The exogenous growth model factors in production, diminishing returns of capital, savings rates, and technological variables to determine economic growth.

Both the exogenous and endogenous growth models stress the role of technological progress in achieving sustained economic growth.

Why is Exogenous Growth Theory Important?

As a neoclassical growth model, the exogenous growth theory does not believe that internal factors or economic factors influence economic growth.

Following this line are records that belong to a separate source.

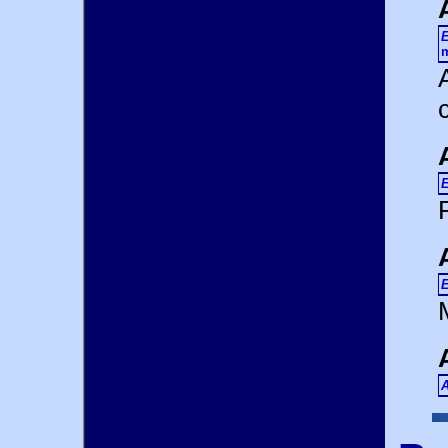
E
m
E
E
A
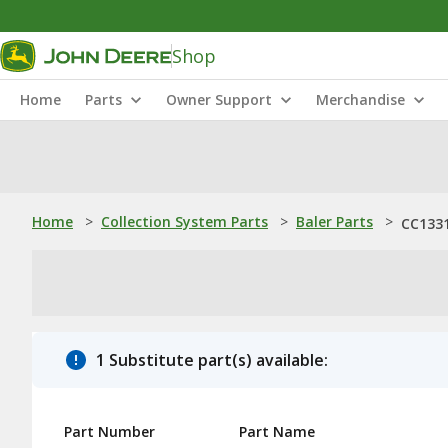
Shop
Home
Parts
Owner Support
Merchandise
Home
>
Collection System Parts
>
Baler Parts
>
CC1331
1 Substitute part(s) available:
Part Number
Part Name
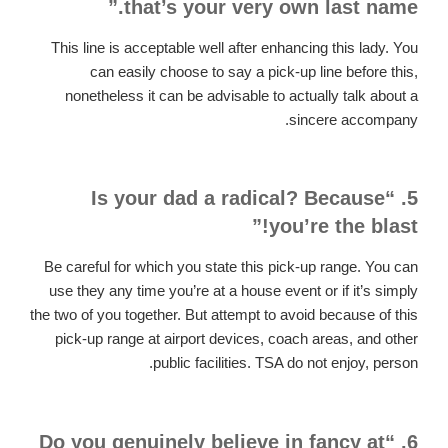
that’s your very own last name.”
This line is acceptable well after enhancing this lady. You
can easily choose to say a pick-up line before this,
nonetheless it can be advisable to actually talk about a
sincere accompany.
5. “Is your dad a radical? Because
you’re the blast!”
Be careful for which you state this pick-up range. You can
use they any time you’re at a house event or if it’s simply
the two of you together. But attempt to avoid because of this
pick-up range at airport devices, coach areas, and other
public facilities. TSA do not enjoy, person.
6. “Do you genuinely believe in fancy at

Rather, factors such as savings rates, technological variables, technological progress and improvements, production and diminishing returns of capital fuel economic growth. The endogenous growth model and exogenous growth model have diverging views with regard to factors that fuel economic growth.

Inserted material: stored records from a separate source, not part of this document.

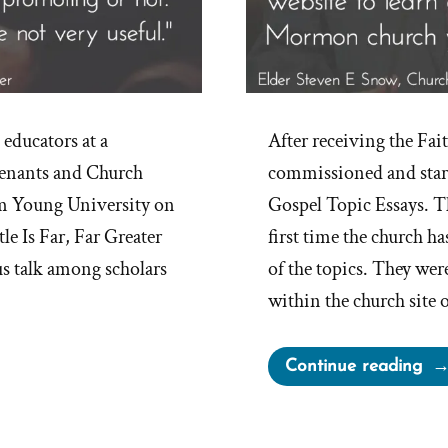
 educators at a
After receiving the Fai
enants and Church
commissioned and start
am Young University on
Gospel Topic Essays. Th
le Is Far, Far Greater
first time the church h
us talk among scholars
of the topics. They wer
within the church site 
“Th
Continue reading
Mo
Ch
Pub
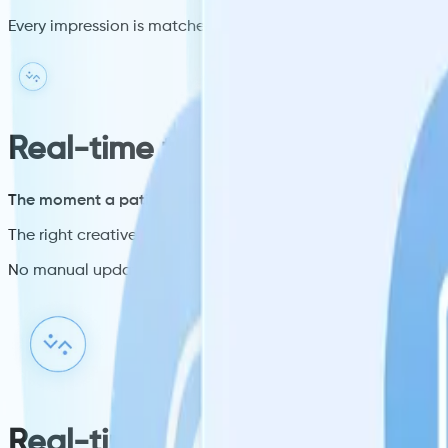
Every impression is matched to a verified patient profile, not
Real-time triggers
The moment a patient checks in, Spark fires.
The right creative is matched and delivered in milliseconds.
No manual updates. No static rotations. No wasted impress
Real-time triggers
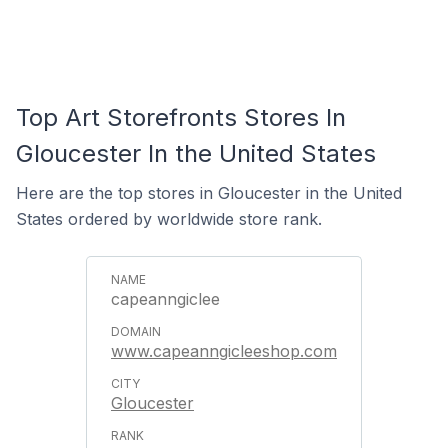
Top Art Storefronts Stores In
Gloucester In the United States
Here are the top stores in Gloucester in the United
States ordered by worldwide store rank.
capeanngiclee
www.capeanngicleeshop.com
Gloucester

The endogenous growth model for instance states that economic factors or internal factors influence economic growth. The exogenous growth model maintains that to grow an economy, factors or forces outside of the economy must be considered. This means that economic forces like population, capital investment, company of interest and some others do not fuel economic growth. Examples of exogenous (external) economic factors are;

  • Savings rate
  • Technological innovations and advancement
  • Production
  • Diminishing returns of capital.

Examples of endogenous (internal) economic factors are;

  • Investment
  • Growing population and workforce
  • Economic policies.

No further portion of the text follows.